A person who’s not serious, he said, is his Republican opponent Herschel Walker.
“You need a serious person. Here’s the danger. I happen to be running against somebody who is not a serious person,” he said.
“You actually have to know stuff to do this job,” Warnock said, a catchphrase he returned to several times.
It’s one that Sen. Lindsey Graham (R-S.C.) also turned back against Warnock while campaigning with Walker on Thursday night in Gainesville.
“Warnock said today, ‘To go to the Senate, you actually have to know stuff,’” Graham said. “Let’s test that out. You know what I know and Herschel knows? Women shouldn’t be competing against men. You know what I know and Herschel knows? Why should you be forced to buy oil from people who hate your guts when you got a bunch of it here at home?”
“You know what I know and Herschel knows? If you just discharged 5,000 brave men and women from the military who are willing to get shot because they won’t take a shot, that’s stupid. And if you let 4 million illegal immigrants come across the border without taking a shot and give them a free weekend in Vegas, that’s offensive.”
He also talked about having been arrested several times for protesting and not regretting it. Getting arrested protesting, he said, is part of the job description for the pastor of the Ebenezer Baptist Church, where Martin Luther King once preached.

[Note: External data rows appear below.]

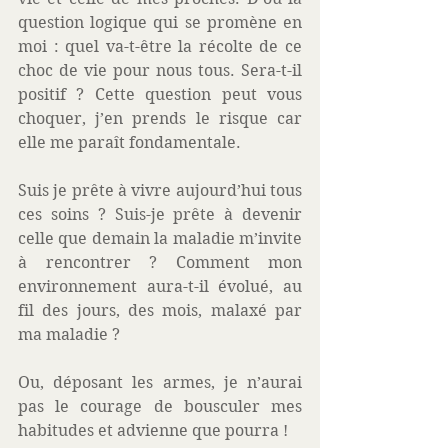
question logique qui se promène en 
moi : quel va-t-être la récolte de ce 
choc de vie pour nous tous. Sera-t-il 
positif ? Cette question peut vous 
choquer, j’en prends le risque car 
elle me paraît fondamentale. 
Suis je prête à vivre aujourd’hui tous 
ces soins ? Suis-je prête à devenir 
celle que demain la maladie m’invite 
à rencontrer ? Comment mon 
environnement aura-t-il évolué, au 
fil des jours, des mois, malaxé par 
ma maladie ? 
Ou, déposant les armes, je n’aurai 
pas le courage de bousculer mes 
habitudes et advienne que pourra ! 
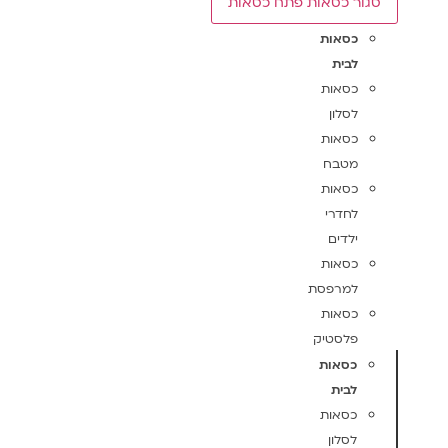
סגור כסאות
פתח כסאות
כסאות
לבית
כסאות
לסלון
כסאות
מטבח
כסאות
לחדרי
ילדים
כסאות
למרפסת
כסאות
פלסטיק
כסאות
לבית
כסאות
לסלון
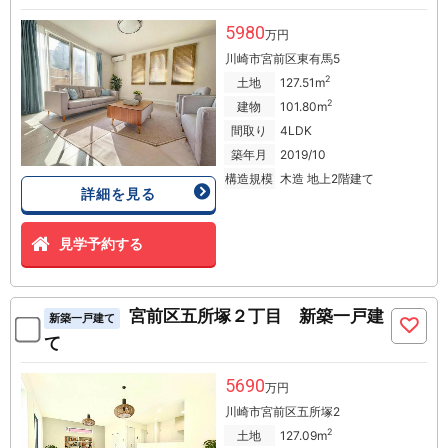
5980
万円
川崎市宮前区東有馬5
2
土地
127.51m
2
建物
101.80m
間取り
4LDK
築年月
2019/10
構造規模
木造 地上2階建て
詳細を見る
見学予約する
宮前区五所塚２丁目 新築一戸建
新築一戸建て
て
5690
万円
川崎市宮前区五所塚2
2
土地
127.09m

And, although he’s voted with the Biden administration 96 percent of the time, he talked up his bipartisan efforts. He got some laughs when he mentioned the Warnock-Cruz Amendment to the infrastructure bill that he passed with conservative Sen. Ted Cruz (R-Texas), which had to do with an extension of Interstate 14—currently just a short stretch in Texas—all the way from there to Georgia and maybe into South Carolina.
Warnock recalled the day that the Senate affirmed Ketanji Brown Jackson as the first African-American woman Supreme Court Justice. Vice President Kamala Harris suggested to him and fellow Sen. Cory Booker (D-N.J.) that they write letters to someone to capture the moment. Warnock said he wrote one describing the scene to his then five-year-old daughter Chloe and read it to her that night in a video call. She was unimpressed, he said, and the crowd laughed. When he was done, Chloe asked if she could go play now. He said she’ll understand better as she grows up.
“And it occurred to me in the months after I wrote that letter that that’s what legislation is; that’s what public policy is. In the end, it’s a letter to our children, and we might actually get it right if we ask ourselves what we want our letter to say. Whether you’re talking about health care legislation, or talking about investing in domestic manufacturing and microchips, whether you’re talking about climate change; in the end, the work we do is a letter to our children.”
Linda and Charles Purcell of nearby Roswell brought their black Lab Boone with them on the cold but sunny day in Fowler Park. They said it was their second runoff rally of the day, having attended one for a school board candidate earlier in Roswell. They came to this one, they said, because it was so crucial for the state and the country, even if Democrats already have at least 51 votes in the Senate, including Harris’s tie-breaker vote in the 100-seat chamber.
Linda Purcell, a retired schoolteacher, said she supported Warnock because he supports abortion and for his work bringing down the cost of insulin. One of the Purcells’ four grown children is diabetic.
“In a race this close, he needs all the support he can get,” Charles Purcell, a food chemist, said. “It’s crazy close. And Herschel Walker is supported by (Donald) Trump. We don’t need that.”